- [Records for processing]:
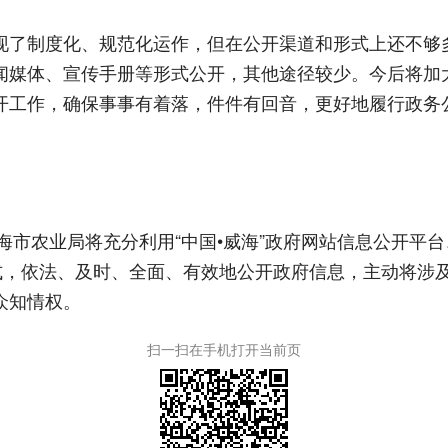
制度化、规范化运作，但在公开渠道和形式上还不够多样
闻媒体、宣传手册等形式公开，其他途径较少。今后将加
开工作，确保事事有着落，件件有回音，更好地履行政务
农业局将充分利用“中国•威海”政府网站信息公开平台、威
形式，依法、及时、全面、有效地公开政府信息，主动将涉
众知情权。
扫一扫在手机打开当前页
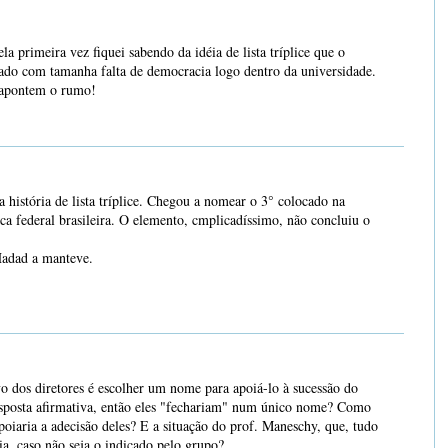
a primeira vez fiquei sabendo da idéia de lista tríplice que o
ado com tamanha falta de democracia logo dentro da universidade.
s apontem o rumo!
 história de lista tríplice. Chegou a nomear o 3° colocado na
a federal brasileira. O elemento, cmplicadíssimo, não concluiu o
Hadad a manteve.
o dos diretores é escolher um nome para apoiá-lo à sucessão do
sposta afirmativa, então eles "fechariam" num único nome? Como
poiaria a adecisão deles? E a situação do prof. Maneschy, que, tudo
ia, caso não seja o indicado pelo grupo?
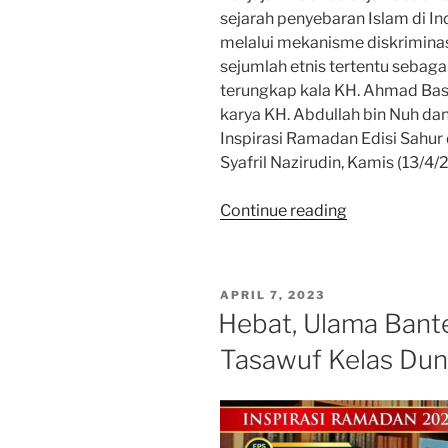
sejarah penyebaran Islam di In
melalui mekanisme diskriminas
sejumlah etnis tertentu sebaga
terungkap kala KH. Ahmad Baso
karya KH. Abdullah bin Nuh da
Inspirasi Ramadan Edisi Sahur
Syafril Nazirudin, Kamis (13/4/
“Pakar
Continue reading
Sejarah
Islam:
Belanda
POSTED
APRIL 7, 2023
Banyak
ON
Hebat, Ulama Bant
Mengubur
Tasawuf Kelas Dun
Sejarah
Islam
Indonesia”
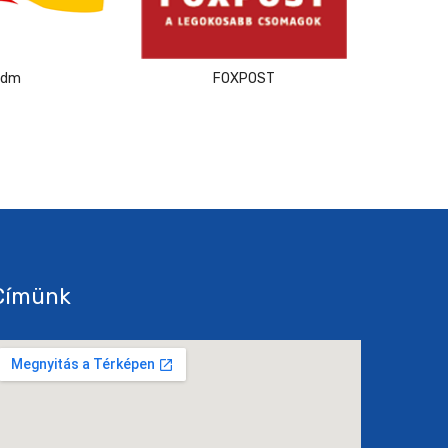
dm
FOXPOST
F
Címünk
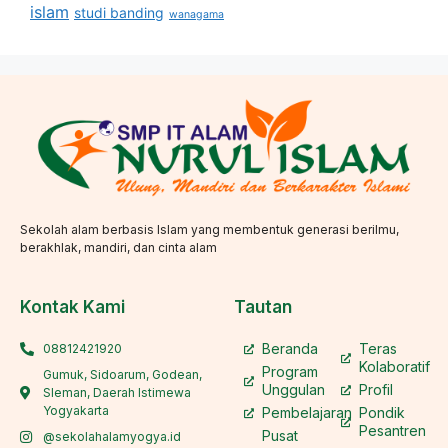
islam
studi banding
wanagama
Sekolah alam berbasis Islam yang membentuk generasi berilmu,
berakhlak, mandiri, dan cinta alam
Kontak Kami
Tautan
Beranda
Teras
08812421920
Kolaboratif
Program
Gumuk, Sidoarum, Godean,
Unggulan
Profil
Sleman, Daerah Istimewa
Yogyakarta
Pembelajaran
Pondik
Pesantren
Pusat
@sekolahalamyogya.id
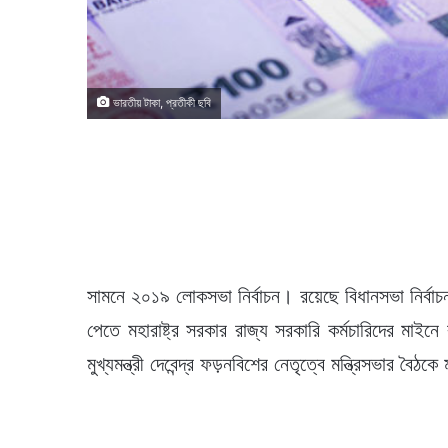
ভারতীয় টাকা, প্রতীকী ছবি
সামনে ২০১৯ লোকসভা নির্বাচন। রয়েছে বিধানসভা নির্বাচন
পেতে মহারাষ্ট্র সরকার রাজ্য সরকারি কর্মচারিদের মা
মুখ্যমন্ত্রী দেবেন্দ্র ফড়নবিশের নেতৃত্বে মন্ত্রিসভার বৈ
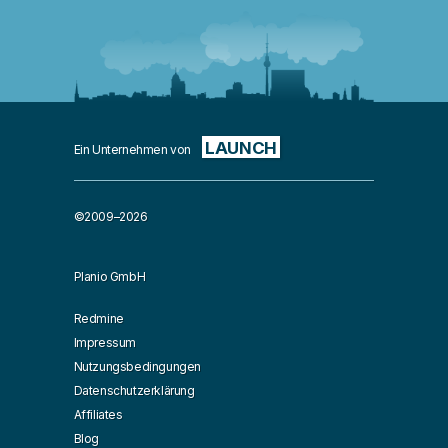
LAUNCH
Ein Unternehmen von
©2009–2026
Planio GmbH
Redmine
Impressum
Nutzungsbedingungen
Datenschutzerklärung
Affiliates
Blog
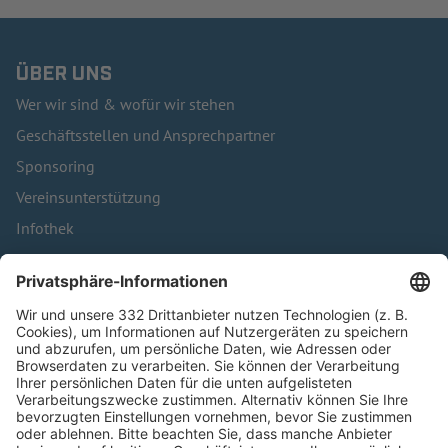
ÜBER UNS
Wer wir sind & wofür wir stehen
Geschäftsstellen und Ansprechpartner
Sponsoring
Vereinsunterstützung
Infothek
Kontakt
HÄUFIG BESUCHTE SEITEN
Pässe und Vereinswechsel
Trainerausbildung
Schulungsangebot Vereinsmitarbeiter
BFV-Geschäftsstellen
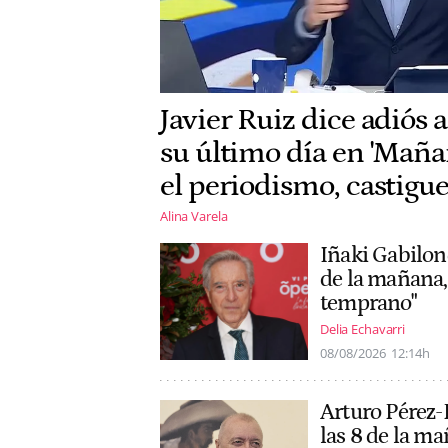
Javier Ruiz dice adiós 
su último día en 'Maña
el periodismo, castigue
Alina Varela
Iñaki Gabilond
de la mañana,
temprano"
Delia Echavarri
08/08/2026
12:14h
Arturo Pérez-R
las 8 de la ma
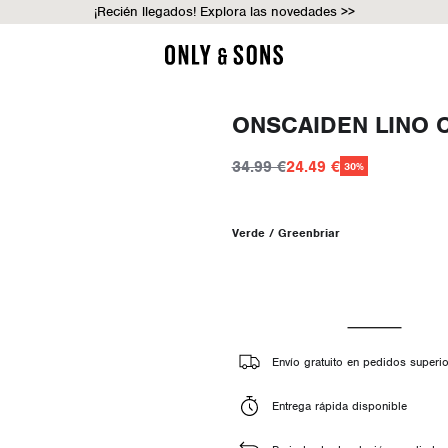
¡Recién llegados! Explora las novedades >>
ONSCAIDEN LINO 
34.99 €
24.49 €
30%
Verde / Greenbriar
Envío gratuito en pedidos superi
Entrega rápida disponible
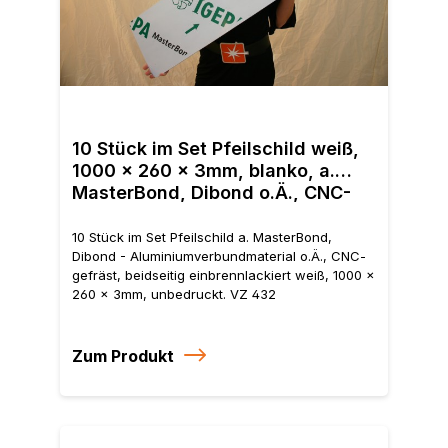
10 S
Dibo
10 Stück im Set Pfeilschild weiß,
CNC-
1000 x 260 x 3mm, blanko, a.
weiß
MasterBond, Dibond o.Ä., CNC-
gefräst
10 Stück im Set Pfeilschild a. MasterBond,
Dibond - Aluminiumverbundmaterial o.Ä., CNC-
gefräst, beidseitig einbrennlackiert weiß, 1000 x
260 x 3mm, unbedruckt. VZ 432
Zum Produkt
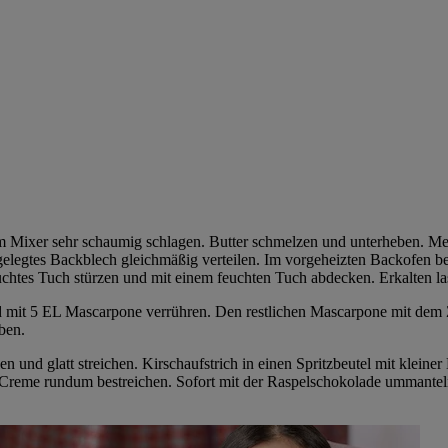
em Mixer sehr schaumig schlagen. Butter schmelzen und unterheben. Me
usgelegtes Backblech gleichmäßig verteilen. Im vorgeheizten Backofen
uchtes Tuch stürzen und mit einem feuchten Tuch abdecken. Erkalten la
d mit 5 EL Mascarpone verrühren. Den restlichen Mascarpone mit dem 
ben.
en und glatt streichen. Kirschaufstrich in einen Spritzbeutel mit kleine
r Creme rundum bestreichen. Sofort mit der Raspelschokolade ummanteln. 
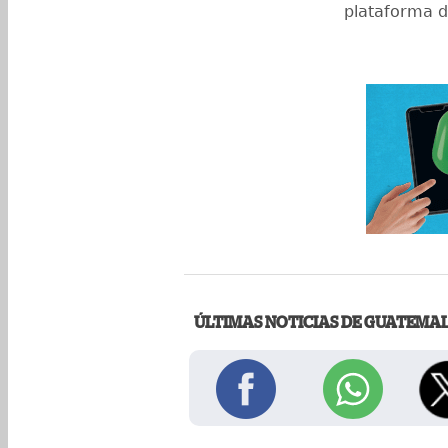
plataforma d
ÚLTIMAS NOTICIAS DE GUATEMA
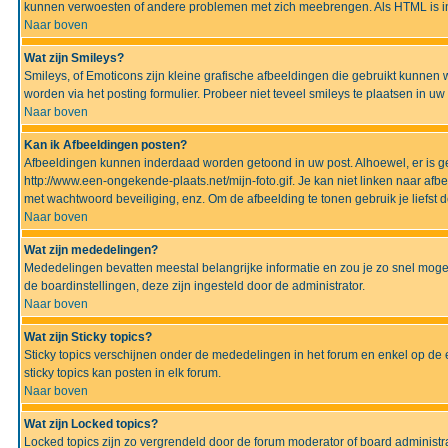
kunnen verwoesten of andere problemen met zich meebrengen. Als HTML is ing
Naar boven
Wat zijn Smileys?
Smileys, of Emoticons zijn kleine grafische afbeeldingen die gebruikt kunnen 
worden via het posting formulier. Probeer niet teveel smileys te plaatsen in 
Naar boven
Kan ik Afbeeldingen posten?
Afbeeldingen kunnen inderdaad worden getoond in uw post. Alhoewel, er is gee
http://www.een-ongekende-plaats.net/mijn-foto.gif. Je kan niet linken naar af
met wachtwoord beveiliging, enz. Om de afbeelding te tonen gebruik je liefst d
Naar boven
Wat zijn mededelingen?
Mededelingen bevatten meestal belangrijke informatie en zou je zo snel mogel
de boardinstellingen, deze zijn ingesteld door de administrator.
Naar boven
Wat zijn Sticky topics?
Sticky topics verschijnen onder de mededelingen in het forum en enkel op de 
sticky topics kan posten in elk forum.
Naar boven
Wat zijn Locked topics?
Locked topics zijn zo vergrendeld door de forum moderator of board administra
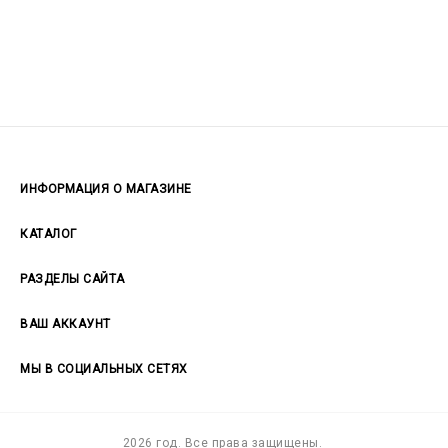
ИНФОРМАЦИЯ О МАГАЗИНЕ
Пн-Вс 09:00 - 22:00
КАТАЛОГ
РАЗДЕЛЫ САЙТА
ВАШ АККАУНТ
+79043917557
МЫ В СОЦИАЛЬНЫХ СЕТЯХ
Vk
2026 год. Все права защищены.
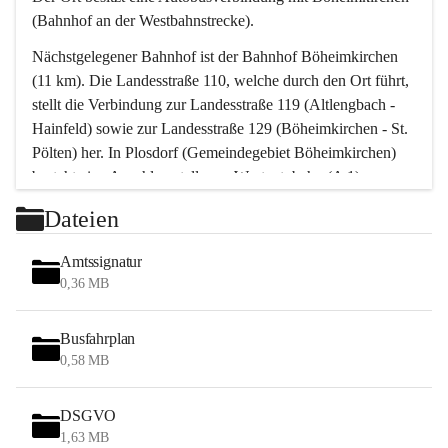
(Bahnhof an der Westbahnstrecke).
Nächstgelegener Bahnhof ist der Bahnhof Böheimkirchen 
(11 km). Die Landesstraße 110, welche durch den Ort führt, 
stellt die Verbindung zur Landesstraße 119 (Altlengbach - 
Hainfeld) sowie zur Landesstraße 129 (Böheimkirchen - St. 
Pölten) her. In Plosdorf (Gemeindegebiet Böheimkirchen) 
besteht eine Anschlussstelle zur Westautobahn (A 1).
Mit einem PKW ist St. Pölten in ca. 30 Minuten erreichbar, 
Dateien
Wien erreicht man in ca. 45 Minuten.
Stössing zählt noch zum Naherholungsraum Wien sowie 
Amtssignatur
zum Naherholungsraum St. Pölten. Viele Bauernhöfe hatten 
0,36 MB
„ihre Wiener“. Seit 1960 bauten viele Wiener 
Wochenendhäuser im Gemeindegebiet. Wegen des 
Busfahrplan
waldreichen Jagdgebietes haben viele Jagdpächter ihre 
0,58 MB
Jagdgäste.
DSGVO
Das Wandern ist aus touristischer Sicht die bedeutendste 
1,63 MB
Tätigkeit. Das hügelige Gebiet mit Wanderwegen durch 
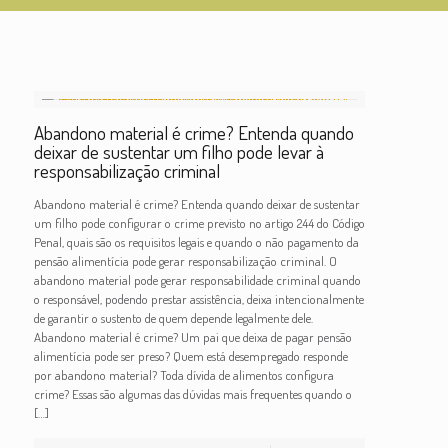
Abandono material é crime? Entenda quando
deixar de sustentar um filho pode levar à
responsabilização criminal
Abandono material é crime? Entenda quando deixar de sustentar
um filho pode configurar o crime previsto no artigo 244 do Código
Penal, quais são os requisitos legais e quando o não pagamento da
pensão alimentícia pode gerar responsabilização criminal. O
abandono material pode gerar responsabilidade criminal quando
o responsável, podendo prestar assistência, deixa intencionalmente
de garantir o sustento de quem depende legalmente dele.
Abandono material é crime? Um pai que deixa de pagar pensão
alimentícia pode ser preso? Quem está desempregado responde
por abandono material? Toda dívida de alimentos configura
crime? Essas são algumas das dúvidas mais frequentes quando o
[…]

- [Requirement]: Which lines in the records above contain the string "niet"? Copy each one.

- [Solved exercise]:
worden via het posting formulier. Probeer niet teveel smileys te plaatsen in 
http://www.een-ongekende-plaats.net/mijn-foto.gif. Je kan niet linken naar af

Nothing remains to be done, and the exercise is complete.